Autor: Ernesto Pérez Zúñiga (Página 1 de 11)
El proceso se diría invisible. Cómo fuimos cambiando comodidad por independencia o reduciendo, como una luna obstinada en el menguante, la capacidad de visión. Lo he vivido desde niño. La tecnología en la locomoción, en la vivienda, en la informática lo fue llenando todo, para ayudarnos. Autopistas, centros comerciales, bancos y pensamientos. Mientras tanto, el campo alrededor de las ciudades desaparecía, se enlodaba, se cimentaba. La vega de los cañaverales se la comía a pedazos cualquier Titán especulador, camuflado en otro: un concejal de urbanismo, por ejemplo. En realidad, no importa quién porque la corriente es tan poderosa que se vivifica en cada uno de nosotros. Somos sus manos, sus ideas. Trabajamos para ella en cuanto nos descuidamos. La corriente. No únicamente para ella, por supuesto. También para generaciones visibles e invisibles de seres humanos. También para la misma Tierra, la corriente mayor que nos contiene. Pero esa corriente eléctrica y económica es tan sutil en su invasión que solo tenemos que dejarnos llevar. Bajar una aplicación atractiva en el ordenador y en el móvil. Pues mucho nos va servir en nuestro trabajo para alcanzar con rapidez conocimientos y tareas antes imposibles. O hará de nosotros el escaparate perfecto sin necesidad de alquilar un local en la avenida. Podemos incluso trabajar a distancia desde cualquier lugar del mundo, casi en medio de un bosque. Y protegerlo del fuego con un solo click. Y lo celebro. Y también me preocupa. Y me obligo a recordar: no soy la corriente comandada por negocios que sobrepasan mis capacidades contables. En cambio cada día me dejo hacer y abro cuentas aquí y allá.
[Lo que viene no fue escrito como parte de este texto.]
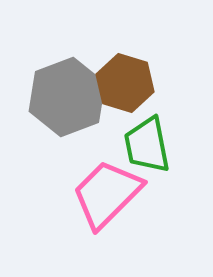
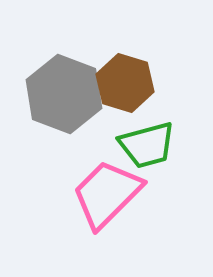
gray hexagon: moved 3 px left, 3 px up; rotated 18 degrees counterclockwise
green trapezoid: rotated 94 degrees counterclockwise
No importa que me lo adviertan libros y artículos en cualquier rincón de la web o en los anaqueles de las librerías (ya no en los difuntos quioscos. Ni aquella señora que me cuidaba el perro antes de entrar en el mercado ni aquel tunecino que me guardaba el periódico camino del trabajo): el capitalismo de vigilancia, la explotación de los datos.
Los datos salen de mis dedos con la misma perseverancia procesional con la que los esclavos construyeron pirámides, murallas, palacios y los monumentos de los vencedores. Sirven a las empresas. Sirven a los gobiernos. Sirven a los que venden y a los que propagan su poder. Y sirven a mi deseo, nos sirven a nosotros: porque vamos cambiándolos por el provecho de nuestra curiosidad y necesidades en incontables asuntos, también en el de comunicarnos, libres se diría en apariencia y desde luego en contraste con otros países donde no hay alternativa posible a la sumisión expresa o al castigo.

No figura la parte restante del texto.